§ Your assignment: Skip the pictures. Transcribe the rest of the data below without changing a word.

═══ Available records

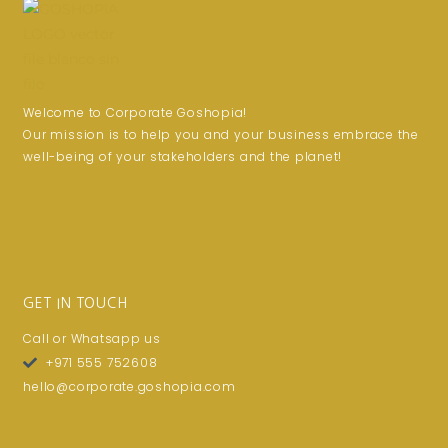
Welcome to Corporate Goshopia!
Our mission is to help you and your business embrace the
well-being of your stakeholders and the planet!
GET IN TOUCH
Call or Whatsapp us
+971 555 752608
hello@corporate.goshopia.com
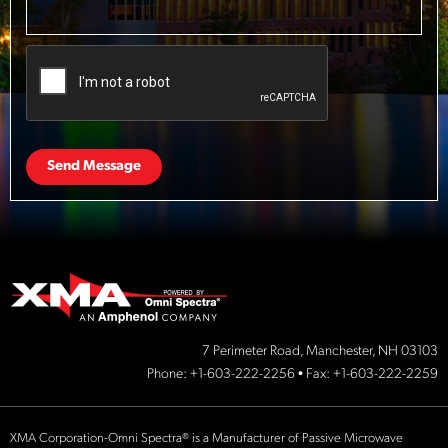
Send Message
7 Perimeter Road, Manchester, NH 03103
Phone:
+1-603-222-2256
• Fax: +1-603-222-2259
XMA Corporation-Omni Spectra® is a Manufacturer of Passive Microwave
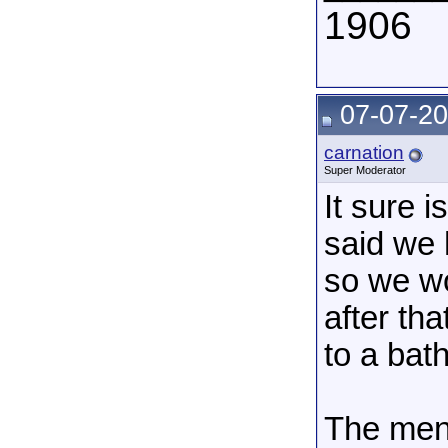
1906
07-07-20
carnation
Super Moderator
It sure 
said we 
so we wo
after th
to a bat
The men 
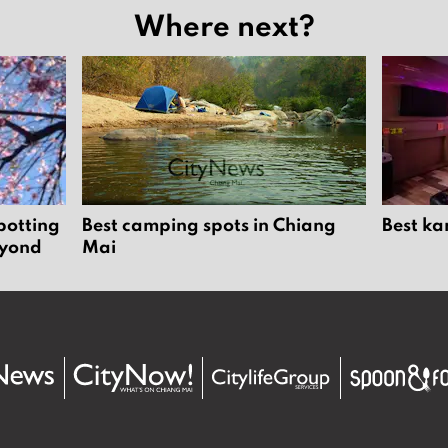
Where next?
potting
Best camping spots in Chiang
Best ka
eyond
Mai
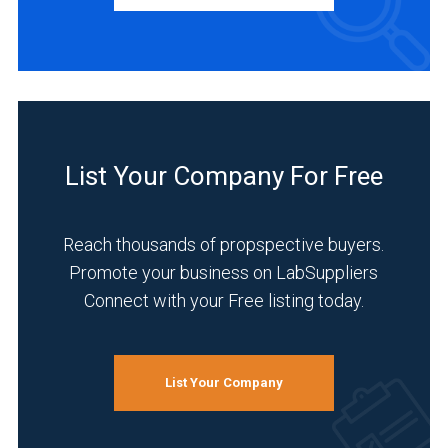
Manufacturer
(1)
INDUSTRIES
SERVED
List Your Company For Free
Academia
(1)
Reach thousands of propspective buyers.
Analytical
Promote your business on LabSuppliers
Laboratory
Connect with your Free listing today.
(1)
Chemical
(1)
List Your Company
Materials
Sciences
(1)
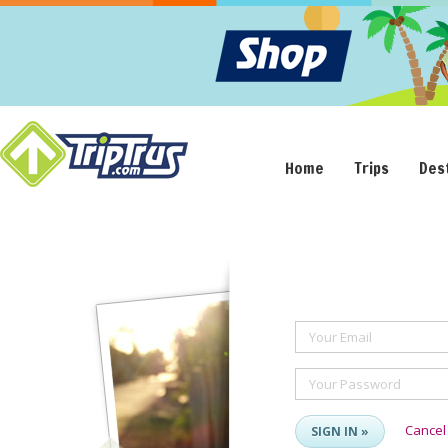
Home
Trips
Des
Your Email
Your Password
Cancel
SIGN IN »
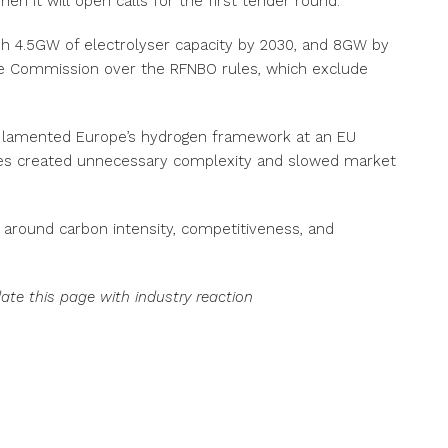
 it will open calls for the first tender round.
sh 4.5GW of electrolyser capacity by 2030, and 8GW by
the Commission over the RFNBO rules, which exclude
 lamented Europe’s hydrogen framework at an EU
les created unnecessary complexity and slowed market
t around carbon intensity, competitiveness, and
date this page with industry reaction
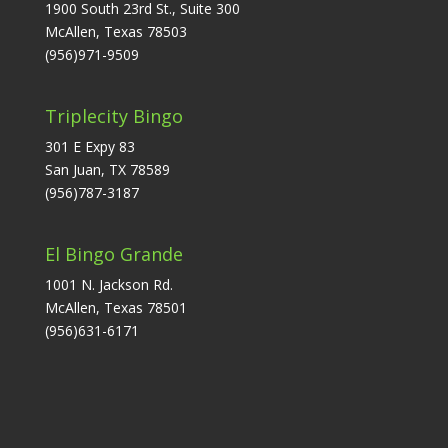
1900 South 23rd St., Suite 300
McAllen, Texas 78503
(956)971-9509
Triplecity Bingo
301 E Expy 83
San Juan, TX 78589
(956)787-3187
El Bingo Grande
1001 N. Jackson Rd.
McAllen, Texas 78501
(956)631-6171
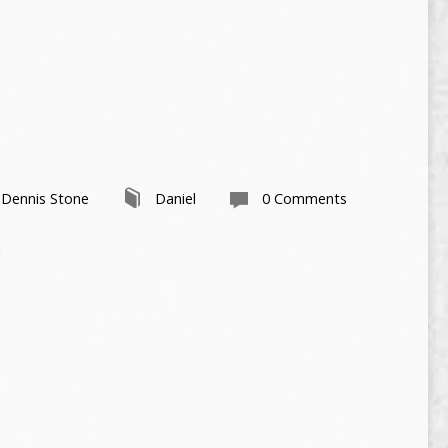
 Dennis Stone
Daniel
0 Comments
1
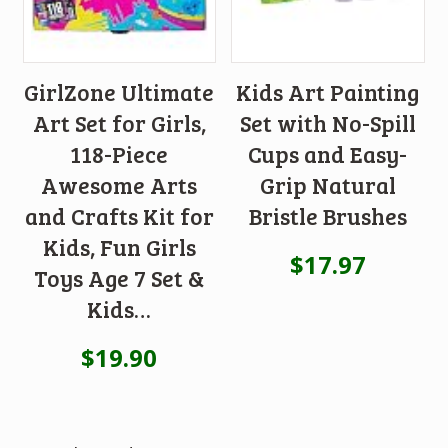
GirlZone Ultimate
Kids Art Painting
Art Set for Girls,
Set with No-Spill
118-Piece
Cups and Easy-
Awesome Arts
Grip Natural
and Crafts Kit for
Bristle Brushes
Kids, Fun Girls
$
17.97
Toys Age 7 Set &
Kids…
$
19.90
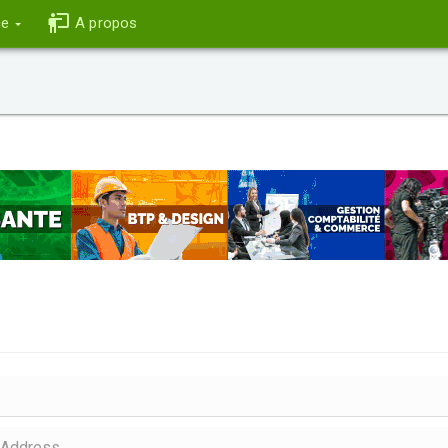
ce
A propos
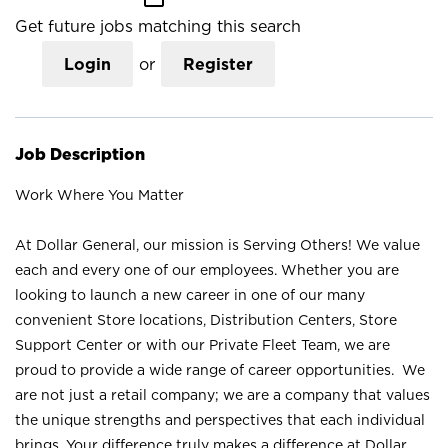
Get future jobs matching this search
Login
or
Register
Job Description
Work Where You Matter
At Dollar General, our mission is Serving Others! We value
each and every one of our employees. Whether you are
looking to launch a new career in one of our many
convenient Store locations, Distribution Centers, Store
Support Center or with our Private Fleet Team, we are
proud to provide a wide range of career opportunities. We
are not just a retail company; we are a company that values
the unique strengths and perspectives that each individual
brings. Your difference truly makes a difference at Dollar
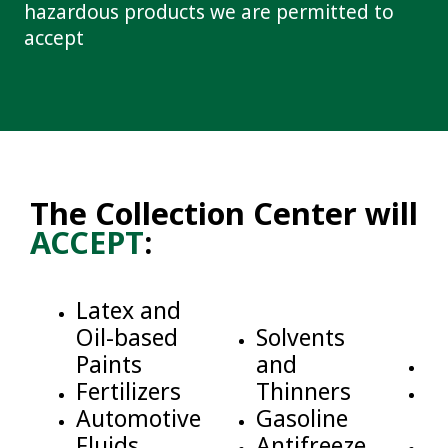
hazardous products we are permitted to
accept
The Collection Center will
ACCEPT
:
Latex and
Oil-based
Solvents
Paints
and
M
Fertilizers
Thinners
C
Automotive
Gasoline
C
Fluids
Antifreeze
G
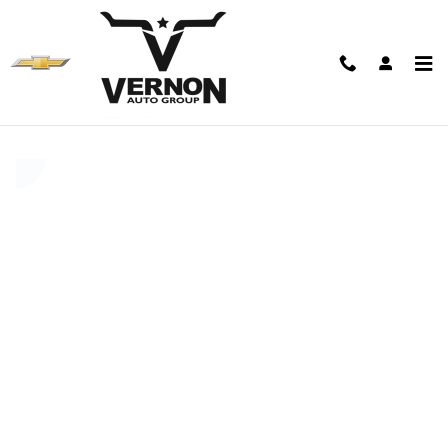
Skip to main content
Value Your Trade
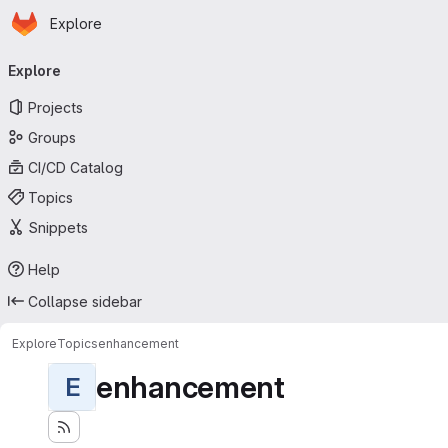
Homepage
Skip to main content
Explore
Primary navigation
Explore
Projects
Groups
CI/CD Catalog
Topics
Snippets
Help
Collapse sidebar
Explore
Topics
enhancement
enhancement
E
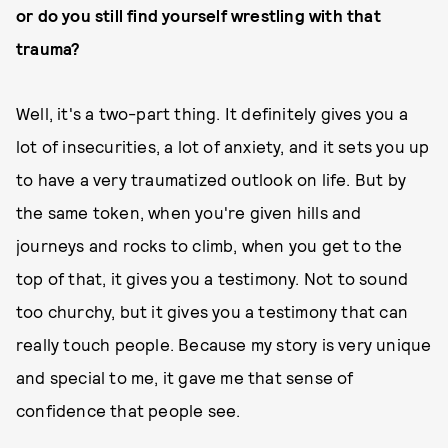
or do you still find yourself wrestling with that
trauma?
Well, it's a two-part thing. It definitely gives you a
lot of insecurities, a lot of anxiety, and it sets you up
to have a very traumatized outlook on life. But by
the same token, when you're given hills and
journeys and rocks to climb, when you get to the
top of that, it gives you a testimony. Not to sound
too churchy, but it gives you a testimony that can
really touch people. Because my story is very unique
and special to me, it gave me that sense of
confidence that people see.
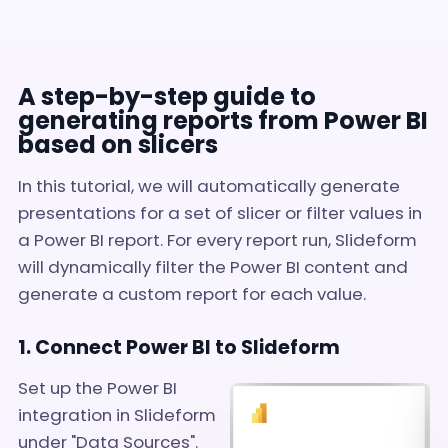
A step-by-step guide to
generating reports from Power BI
based on slicers
In this tutorial, we will automatically generate
presentations for a set of slicer or filter values in
a Power BI report. For every report run, Slideform
will dynamically filter the Power BI content and
generate a custom report for each value.
1. Connect Power BI to Slideform
Set up the Power BI
integration in Slideform
under "Data Sources".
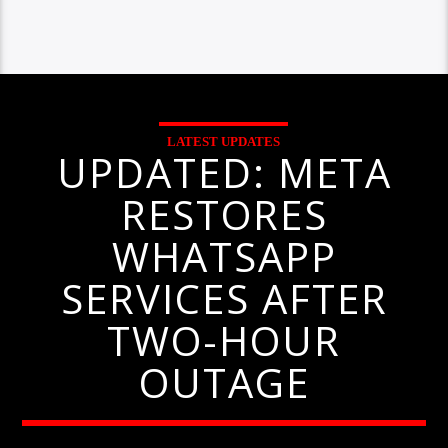
LATEST UPDATES
UPDATED: META
RESTORES
WHATSAPP
SERVICES AFTER
TWO-HOUR
OUTAGE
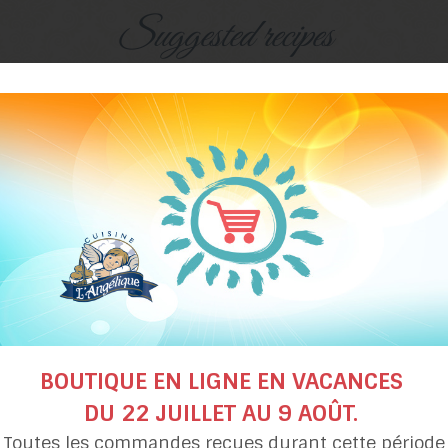
Suggested recipes
Pecan maple
Grandma Béatrice’
tart
maple syrup pie
BOUTIQUE EN LIGNE EN VACANCES
DU 22 JUILLET AU 9 AOÛT.
Toutes les commandes reçues durant cette période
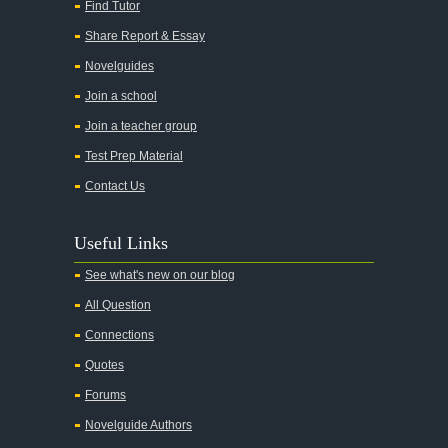
Find Tutor
All Quiet on the Western Front
Share Report & Essay
All the Kings Men
Novelguides
All the Pretty Horses
Join a school
Join a teacher group
All's Well That Ends Well
Test Prep Material
An American Tragedy
Contact Us
An Enemy of the People
Angela's Ashes
Useful Links
And Then There Were None
See what's new on our blog
Animal Farm
All Question
Anthem
Connections
Antigone Sophocles
Quotes
Antigone
Forums
April Morning
Novelguide Authors
Aristotle's Politics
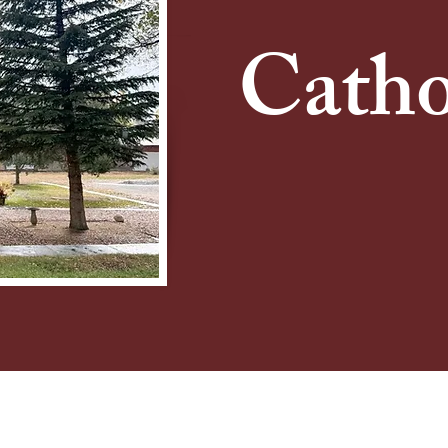
Catho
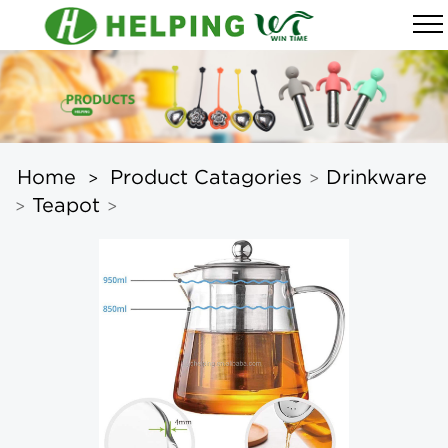
Home
Product Catagories
Drinkware
>
>
Teapot
>
>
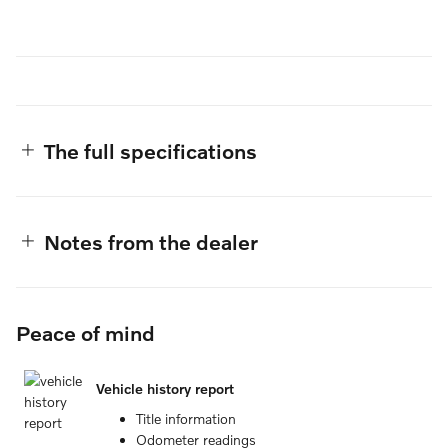
The full specifications
Notes from the dealer
Peace of mind
Vehicle history report
Title information
Odometer readings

══════

§ Response to this task:
Welcome to Corporate Goshopia!
Our mission is to help you and your business embrace the
well-being of your stakeholders and the planet!
GET IN TOUCH
Call or Whatsapp us
+971 555 752608
hello@corporate.goshopia.com
Send Message
7 Perimeter Road, Manchester, NH 03103
Phone:
+1-603-222-2256
• Fax: +1-603-222-2259
XMA Corporation-Omni Spectra® is a Manufacturer of Passive Microwave
1906
07-07-20
carnation
Super Moderator
It sure 
said we 
so we wo
after th
to a bat
The men 
Where next?
potting
Best camping spots in Chiang
Best ka
eyond
Mai
Manufacturer
(1)
INDUSTRIES
SERVED
List Your Company For Free
Academia
(1)
Reach thousands of propspective buyers.
Analytical
Promote your business on LabSuppliers
Laboratory
Connect with your Free listing today.
(1)
Chemical
(1)
List Your Company
Materials
Sciences
(1)
Home
Trips
Des
Your Email
Your Password
Cancel
SIGN IN »
 it will open calls for the first tender round.
sh 4.5GW of electrolyser capacity by 2030, and 8GW by
the Commission over the RFNBO rules, which exclude
 lamented Europe’s hydrogen framework at an EU
les created unnecessary complexity and slowed market
t around carbon intensity, competitiveness, and
date this page with industry reaction
1900 South 23rd St., Suite 300
McAllen, Texas 78503
(956)971-9509
Triplecity Bingo
301 E Expy 83
San Juan, TX 78589
(956)787-3187
El Bingo Grande
1001 N. Jackson Rd.
McAllen, Texas 78501
(956)631-6171
 Dennis Stone
Daniel
0 Comments
1
GirlZone Ultimate
Kids Art Painting
Art Set for Girls,
Set with No-Spill
118-Piece
Cups and Easy-
Awesome Arts
Grip Natural
and Crafts Kit for
Bristle Brushes
Kids, Fun Girls
$
17.97
Toys Age 7 Set &
Kids…
$
19.90
ce
A propos
Get future jobs matching this search
Login
or
Register
Job Description
Work Where You Matter
At Dollar General, our mission is Serving Others! We value
each and every one of our employees. Whether you are
looking to launch a new career in one of our many
convenient Store locations, Distribution Centers, Store
Support Center or with our Private Fleet Team, we are
proud to provide a wide range of career opportunities. We
are not just a retail company; we are a company that values
the unique strengths and perspectives that each individual
brings. Your difference truly makes a difference at Dollar
hazardous products we are permitted to
accept
The Collection Center will
ACCEPT
:
Latex and
Oil-based
Solvents
Paints
and
M
Fertilizers
Thinners
C
Automotive
Gasoline
C
Fluids
Antifreeze
G
Skip to main content
Value Your Trade
Homepage
Skip to main content
Explore
Primary navigation
Explore
Projects
Groups
CI/CD Catalog
Topics
Snippets
Help
Collapse sidebar
Explore
Topics
enhancement
enhancement
E
or do you still find yourself wrestling with that
trauma?
Well, it's a two-part thing. It definitely gives you a
lot of insecurities, a lot of anxiety, and it sets you up
to have a very traumatized outlook on life. But by
the same token, when you're given hills and
journeys and rocks to climb, when you get to the
top of that, it gives you a testimony. Not to sound
too churchy, but it gives you a testimony that can
really touch people. Because my story is very unique
and special to me, it gave me that sense of
confidence that people see.
A step-by-step guide to
generating reports from Power BI
based on slicers
In this tutorial, we will automatically generate
presentations for a set of slicer or filter values in
a Power BI report. For every report run, Slideform
will dynamically filter the Power BI content and
generate a custom report for each value.
1. Connect Power BI to Slideform
Set up the Power BI
integration in Slideform
under "Data Sources".
LATEST UPDATES
UPDATED: META
RESTORES
WHATSAPP
SERVICES AFTER
TWO-HOUR
OUTAGE
Suggested recipes
Pecan maple
Grandma Béatrice’
tart
maple syrup pie
BOUTIQUE EN LIGNE EN VACANCES
DU 22 JUILLET AU 9 AOÛT.
Toutes les commandes reçues durant cette période
Find Tutor
All Quiet on the Western Front
Share Report & Essay
All the Kings Men
Novelguides
All the Pretty Horses
Join a school
Join a teacher group
All's Well That Ends Well
Test Prep Material
An American Tragedy
Contact Us
An Enemy of the People
Angela's Ashes
Useful Links
And Then There Were None
See what's new on our blog
Animal Farm
All Question
Anthem
Connections
Antigone Sophocles
Quotes
Antigone
Forums
April Morning
Novelguide Authors
Aristotle's Politics
Catho
Home
Product Catagories
Drinkware
>
>
Teapot
>
>
The full specifications
Notes from the dealer
Peace of mind
Vehicle history report
Title information
Odometer readings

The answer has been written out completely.